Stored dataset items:
***

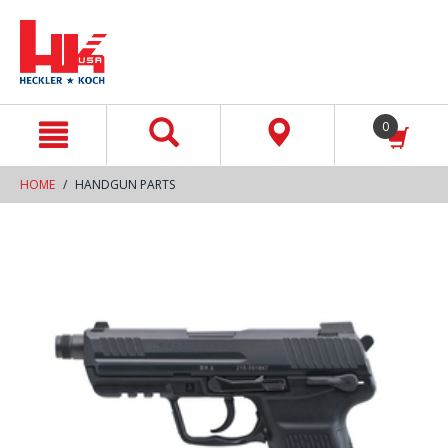
text.skipToContent
text.skipToNavigation
0
HOME
HANDGUN PARTS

***

#### [EXERCISE AIM]
Each entry above is to be given again exactly, and any image in it is to be dropped.

#### [RESPONSE TO THIS TASK]
text.skipToContent
text.skipToNavigation
0
HOME
HANDGUN PARTS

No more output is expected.